» Task description:
The output is the lines below from the one with "click on explode." through the one with "The image size is (444, 2409).", both included, printed exactly and with no other line.

» Stored data:
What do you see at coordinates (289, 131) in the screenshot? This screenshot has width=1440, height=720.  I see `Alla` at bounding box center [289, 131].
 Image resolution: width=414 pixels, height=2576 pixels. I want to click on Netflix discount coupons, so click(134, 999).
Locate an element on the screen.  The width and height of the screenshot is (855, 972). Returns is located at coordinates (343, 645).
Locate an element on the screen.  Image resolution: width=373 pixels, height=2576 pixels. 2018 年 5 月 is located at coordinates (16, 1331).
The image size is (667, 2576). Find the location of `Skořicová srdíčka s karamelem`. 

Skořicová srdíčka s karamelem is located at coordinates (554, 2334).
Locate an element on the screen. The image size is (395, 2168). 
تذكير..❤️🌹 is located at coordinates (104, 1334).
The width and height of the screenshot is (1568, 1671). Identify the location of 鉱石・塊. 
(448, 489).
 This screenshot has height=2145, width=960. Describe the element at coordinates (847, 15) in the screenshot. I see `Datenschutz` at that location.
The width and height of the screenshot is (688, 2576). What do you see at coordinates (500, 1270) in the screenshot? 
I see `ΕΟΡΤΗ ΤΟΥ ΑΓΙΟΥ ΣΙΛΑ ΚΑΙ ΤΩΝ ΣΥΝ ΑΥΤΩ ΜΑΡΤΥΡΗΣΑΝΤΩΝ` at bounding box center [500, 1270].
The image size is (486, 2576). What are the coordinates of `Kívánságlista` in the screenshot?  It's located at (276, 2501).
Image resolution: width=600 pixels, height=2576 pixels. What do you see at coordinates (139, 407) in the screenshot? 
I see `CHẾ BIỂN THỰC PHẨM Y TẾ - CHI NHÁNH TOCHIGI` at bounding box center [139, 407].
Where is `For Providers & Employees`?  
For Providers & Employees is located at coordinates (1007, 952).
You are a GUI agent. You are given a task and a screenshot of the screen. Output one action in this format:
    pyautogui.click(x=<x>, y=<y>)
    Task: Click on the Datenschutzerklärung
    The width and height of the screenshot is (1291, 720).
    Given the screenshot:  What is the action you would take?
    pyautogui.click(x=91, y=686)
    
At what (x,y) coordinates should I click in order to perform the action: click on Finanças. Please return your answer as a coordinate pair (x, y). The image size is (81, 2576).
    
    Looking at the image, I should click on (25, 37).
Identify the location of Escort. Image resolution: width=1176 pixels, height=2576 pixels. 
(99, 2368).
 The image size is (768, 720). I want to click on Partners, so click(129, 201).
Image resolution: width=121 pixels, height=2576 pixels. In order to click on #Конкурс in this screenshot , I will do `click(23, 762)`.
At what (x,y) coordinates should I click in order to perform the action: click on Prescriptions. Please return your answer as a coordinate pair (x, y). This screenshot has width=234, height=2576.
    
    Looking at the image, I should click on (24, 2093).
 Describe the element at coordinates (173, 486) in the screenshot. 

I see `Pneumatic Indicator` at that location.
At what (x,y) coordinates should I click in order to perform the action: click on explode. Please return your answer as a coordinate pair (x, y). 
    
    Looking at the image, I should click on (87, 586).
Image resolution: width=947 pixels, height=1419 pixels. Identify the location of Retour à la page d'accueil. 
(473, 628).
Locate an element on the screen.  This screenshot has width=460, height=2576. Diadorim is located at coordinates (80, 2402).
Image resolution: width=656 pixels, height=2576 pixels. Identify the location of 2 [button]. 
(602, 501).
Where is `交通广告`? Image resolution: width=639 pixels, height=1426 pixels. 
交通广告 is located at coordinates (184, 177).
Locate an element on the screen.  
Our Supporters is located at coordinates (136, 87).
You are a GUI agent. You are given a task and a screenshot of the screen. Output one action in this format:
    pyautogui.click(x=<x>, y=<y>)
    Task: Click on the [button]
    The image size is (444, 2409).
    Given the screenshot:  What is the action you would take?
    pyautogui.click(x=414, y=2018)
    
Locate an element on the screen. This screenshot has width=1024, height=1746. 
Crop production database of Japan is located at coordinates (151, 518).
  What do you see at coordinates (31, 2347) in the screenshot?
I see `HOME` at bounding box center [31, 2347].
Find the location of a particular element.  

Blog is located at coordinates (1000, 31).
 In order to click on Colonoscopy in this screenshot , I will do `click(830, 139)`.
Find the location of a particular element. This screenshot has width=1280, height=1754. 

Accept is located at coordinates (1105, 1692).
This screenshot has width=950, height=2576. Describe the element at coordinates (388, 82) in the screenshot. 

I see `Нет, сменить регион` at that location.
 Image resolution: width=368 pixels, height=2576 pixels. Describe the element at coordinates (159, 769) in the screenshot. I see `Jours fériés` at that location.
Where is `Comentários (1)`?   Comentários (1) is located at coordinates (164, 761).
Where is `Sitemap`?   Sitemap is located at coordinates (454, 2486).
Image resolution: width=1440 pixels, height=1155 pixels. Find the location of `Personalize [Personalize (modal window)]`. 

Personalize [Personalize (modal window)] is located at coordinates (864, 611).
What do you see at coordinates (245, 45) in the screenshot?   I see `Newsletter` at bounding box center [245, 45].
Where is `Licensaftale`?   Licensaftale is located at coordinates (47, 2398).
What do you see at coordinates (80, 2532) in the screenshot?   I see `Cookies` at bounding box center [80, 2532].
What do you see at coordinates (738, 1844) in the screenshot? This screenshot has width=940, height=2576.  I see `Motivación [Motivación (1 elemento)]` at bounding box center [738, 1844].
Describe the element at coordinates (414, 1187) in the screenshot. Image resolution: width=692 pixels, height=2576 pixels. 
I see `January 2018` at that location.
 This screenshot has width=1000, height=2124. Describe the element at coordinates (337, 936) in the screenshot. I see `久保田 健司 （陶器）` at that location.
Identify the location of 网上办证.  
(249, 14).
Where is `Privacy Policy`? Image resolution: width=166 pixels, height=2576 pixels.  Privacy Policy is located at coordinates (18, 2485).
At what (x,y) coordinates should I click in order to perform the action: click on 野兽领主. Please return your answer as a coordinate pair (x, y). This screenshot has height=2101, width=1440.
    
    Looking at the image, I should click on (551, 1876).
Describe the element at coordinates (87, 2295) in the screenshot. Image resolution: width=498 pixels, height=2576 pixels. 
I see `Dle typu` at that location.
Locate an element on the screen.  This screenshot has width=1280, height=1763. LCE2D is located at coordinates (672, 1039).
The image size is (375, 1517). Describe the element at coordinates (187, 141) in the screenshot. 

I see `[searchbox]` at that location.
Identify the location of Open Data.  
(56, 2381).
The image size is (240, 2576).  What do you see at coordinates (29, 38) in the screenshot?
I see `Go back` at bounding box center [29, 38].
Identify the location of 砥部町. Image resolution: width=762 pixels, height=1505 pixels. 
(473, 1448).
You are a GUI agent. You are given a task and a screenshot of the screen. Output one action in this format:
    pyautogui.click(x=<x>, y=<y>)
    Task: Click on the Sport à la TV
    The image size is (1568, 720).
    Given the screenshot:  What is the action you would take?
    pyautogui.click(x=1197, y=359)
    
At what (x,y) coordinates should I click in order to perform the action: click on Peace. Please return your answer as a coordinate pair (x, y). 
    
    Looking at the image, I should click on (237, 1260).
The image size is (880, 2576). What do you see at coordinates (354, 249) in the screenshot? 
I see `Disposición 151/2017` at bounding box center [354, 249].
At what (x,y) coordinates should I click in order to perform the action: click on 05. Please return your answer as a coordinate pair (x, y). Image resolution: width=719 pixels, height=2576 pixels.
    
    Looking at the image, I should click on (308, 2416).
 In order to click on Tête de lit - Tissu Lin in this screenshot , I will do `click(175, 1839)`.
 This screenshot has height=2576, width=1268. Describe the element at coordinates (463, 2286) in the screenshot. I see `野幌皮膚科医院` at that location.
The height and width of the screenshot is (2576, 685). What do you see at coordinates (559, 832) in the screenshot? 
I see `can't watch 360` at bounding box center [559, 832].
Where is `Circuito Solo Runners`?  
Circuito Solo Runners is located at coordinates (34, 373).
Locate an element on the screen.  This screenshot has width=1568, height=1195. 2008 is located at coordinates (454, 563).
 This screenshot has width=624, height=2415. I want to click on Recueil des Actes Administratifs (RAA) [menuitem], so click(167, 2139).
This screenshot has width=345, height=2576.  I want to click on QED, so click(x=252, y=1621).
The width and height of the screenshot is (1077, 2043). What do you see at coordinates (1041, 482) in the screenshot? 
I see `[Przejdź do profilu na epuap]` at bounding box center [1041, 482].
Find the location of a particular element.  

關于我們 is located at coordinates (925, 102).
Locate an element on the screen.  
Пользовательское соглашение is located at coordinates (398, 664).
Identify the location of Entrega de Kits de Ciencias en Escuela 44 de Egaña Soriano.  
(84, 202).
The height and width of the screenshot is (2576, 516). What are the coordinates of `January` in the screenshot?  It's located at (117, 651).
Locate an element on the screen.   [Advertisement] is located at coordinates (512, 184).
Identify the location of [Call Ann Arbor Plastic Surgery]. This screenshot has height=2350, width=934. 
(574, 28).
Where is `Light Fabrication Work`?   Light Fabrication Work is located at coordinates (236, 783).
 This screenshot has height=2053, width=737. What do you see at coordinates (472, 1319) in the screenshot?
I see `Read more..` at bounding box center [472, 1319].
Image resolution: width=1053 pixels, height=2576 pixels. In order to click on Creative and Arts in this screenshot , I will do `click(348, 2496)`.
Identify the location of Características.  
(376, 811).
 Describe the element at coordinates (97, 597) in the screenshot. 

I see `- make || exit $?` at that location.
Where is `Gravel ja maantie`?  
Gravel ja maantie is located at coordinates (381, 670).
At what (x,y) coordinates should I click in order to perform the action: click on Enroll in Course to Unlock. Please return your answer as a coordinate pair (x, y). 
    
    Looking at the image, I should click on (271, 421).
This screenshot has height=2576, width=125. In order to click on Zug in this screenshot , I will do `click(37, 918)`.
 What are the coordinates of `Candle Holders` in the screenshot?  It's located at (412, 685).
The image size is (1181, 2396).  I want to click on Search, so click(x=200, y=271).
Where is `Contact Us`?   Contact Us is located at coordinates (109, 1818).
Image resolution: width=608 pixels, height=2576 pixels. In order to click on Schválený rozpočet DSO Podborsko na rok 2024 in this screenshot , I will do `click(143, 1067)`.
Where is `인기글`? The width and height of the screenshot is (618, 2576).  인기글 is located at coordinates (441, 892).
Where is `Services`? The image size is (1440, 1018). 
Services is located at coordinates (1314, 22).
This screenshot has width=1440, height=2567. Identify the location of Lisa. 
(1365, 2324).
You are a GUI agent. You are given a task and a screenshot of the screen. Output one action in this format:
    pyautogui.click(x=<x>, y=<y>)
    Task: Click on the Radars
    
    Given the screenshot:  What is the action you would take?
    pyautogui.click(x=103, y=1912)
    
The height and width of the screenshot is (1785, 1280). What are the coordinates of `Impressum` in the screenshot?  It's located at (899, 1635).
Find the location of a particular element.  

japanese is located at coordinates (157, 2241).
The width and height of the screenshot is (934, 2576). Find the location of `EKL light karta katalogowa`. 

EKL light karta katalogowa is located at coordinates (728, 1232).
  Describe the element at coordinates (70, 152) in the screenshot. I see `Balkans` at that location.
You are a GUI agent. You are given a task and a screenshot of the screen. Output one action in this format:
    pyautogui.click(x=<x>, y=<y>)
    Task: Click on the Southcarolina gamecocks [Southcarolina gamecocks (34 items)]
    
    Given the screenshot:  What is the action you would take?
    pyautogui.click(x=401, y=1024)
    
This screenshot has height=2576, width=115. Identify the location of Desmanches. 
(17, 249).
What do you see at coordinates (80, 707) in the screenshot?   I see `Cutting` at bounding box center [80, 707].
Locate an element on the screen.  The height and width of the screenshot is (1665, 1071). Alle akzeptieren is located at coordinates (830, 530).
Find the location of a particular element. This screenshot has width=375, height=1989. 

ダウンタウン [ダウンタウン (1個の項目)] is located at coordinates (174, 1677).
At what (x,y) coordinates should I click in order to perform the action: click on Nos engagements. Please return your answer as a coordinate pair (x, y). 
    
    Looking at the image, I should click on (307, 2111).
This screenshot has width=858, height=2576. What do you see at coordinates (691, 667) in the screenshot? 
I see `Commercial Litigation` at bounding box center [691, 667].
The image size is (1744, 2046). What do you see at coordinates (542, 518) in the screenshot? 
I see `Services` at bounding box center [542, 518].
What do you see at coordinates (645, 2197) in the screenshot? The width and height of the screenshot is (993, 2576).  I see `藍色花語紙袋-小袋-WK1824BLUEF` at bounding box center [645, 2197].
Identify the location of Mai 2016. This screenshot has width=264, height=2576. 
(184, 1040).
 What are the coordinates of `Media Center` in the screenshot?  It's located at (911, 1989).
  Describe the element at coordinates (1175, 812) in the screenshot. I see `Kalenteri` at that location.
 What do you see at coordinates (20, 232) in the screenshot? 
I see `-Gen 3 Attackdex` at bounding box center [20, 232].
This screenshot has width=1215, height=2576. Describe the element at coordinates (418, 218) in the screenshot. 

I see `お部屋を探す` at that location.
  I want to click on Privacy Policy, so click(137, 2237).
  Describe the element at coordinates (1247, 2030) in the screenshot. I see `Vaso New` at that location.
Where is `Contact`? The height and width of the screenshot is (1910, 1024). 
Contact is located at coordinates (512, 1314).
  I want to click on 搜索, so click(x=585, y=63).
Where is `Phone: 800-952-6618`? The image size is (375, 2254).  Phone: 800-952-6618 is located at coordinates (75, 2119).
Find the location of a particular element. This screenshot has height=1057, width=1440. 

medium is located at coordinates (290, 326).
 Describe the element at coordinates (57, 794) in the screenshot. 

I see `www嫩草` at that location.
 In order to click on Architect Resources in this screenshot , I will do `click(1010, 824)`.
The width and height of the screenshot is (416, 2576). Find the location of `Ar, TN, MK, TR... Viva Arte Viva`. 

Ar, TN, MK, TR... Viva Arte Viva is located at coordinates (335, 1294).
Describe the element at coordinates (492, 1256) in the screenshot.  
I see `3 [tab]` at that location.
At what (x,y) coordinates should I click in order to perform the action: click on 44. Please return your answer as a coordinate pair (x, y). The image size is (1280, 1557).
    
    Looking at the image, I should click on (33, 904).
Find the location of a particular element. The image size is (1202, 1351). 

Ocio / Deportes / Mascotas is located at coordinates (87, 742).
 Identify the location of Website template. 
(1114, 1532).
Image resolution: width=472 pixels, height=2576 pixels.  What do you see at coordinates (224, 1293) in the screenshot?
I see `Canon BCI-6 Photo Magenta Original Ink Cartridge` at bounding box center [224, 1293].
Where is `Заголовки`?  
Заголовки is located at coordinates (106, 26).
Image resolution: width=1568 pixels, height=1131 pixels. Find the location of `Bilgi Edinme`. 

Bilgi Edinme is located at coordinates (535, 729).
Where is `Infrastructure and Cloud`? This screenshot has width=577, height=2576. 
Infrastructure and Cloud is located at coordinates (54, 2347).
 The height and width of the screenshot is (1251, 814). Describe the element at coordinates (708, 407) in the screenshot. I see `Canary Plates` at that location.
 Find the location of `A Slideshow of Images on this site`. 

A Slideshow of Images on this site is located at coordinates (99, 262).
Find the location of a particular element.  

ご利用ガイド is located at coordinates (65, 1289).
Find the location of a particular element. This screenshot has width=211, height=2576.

» Your solution:
At what (x,y) coordinates should I click in order to perform the action: click on explode. Please return your answer as a coordinate pair (x, y). 
    
    Looking at the image, I should click on (87, 586).
Image resolution: width=947 pixels, height=1419 pixels. Identify the location of Retour à la page d'accueil. 
(473, 628).
Locate an element on the screen.  This screenshot has width=460, height=2576. Diadorim is located at coordinates (80, 2402).
Image resolution: width=656 pixels, height=2576 pixels. Identify the location of 2 [button]. 
(602, 501).
Where is `交通广告`? Image resolution: width=639 pixels, height=1426 pixels. 
交通广告 is located at coordinates (184, 177).
Locate an element on the screen.  
Our Supporters is located at coordinates (136, 87).
You are a GUI agent. You are given a task and a screenshot of the screen. Output one action in this format:
    pyautogui.click(x=<x>, y=<y>)
    Task: Click on the [button]
    The image size is (444, 2409).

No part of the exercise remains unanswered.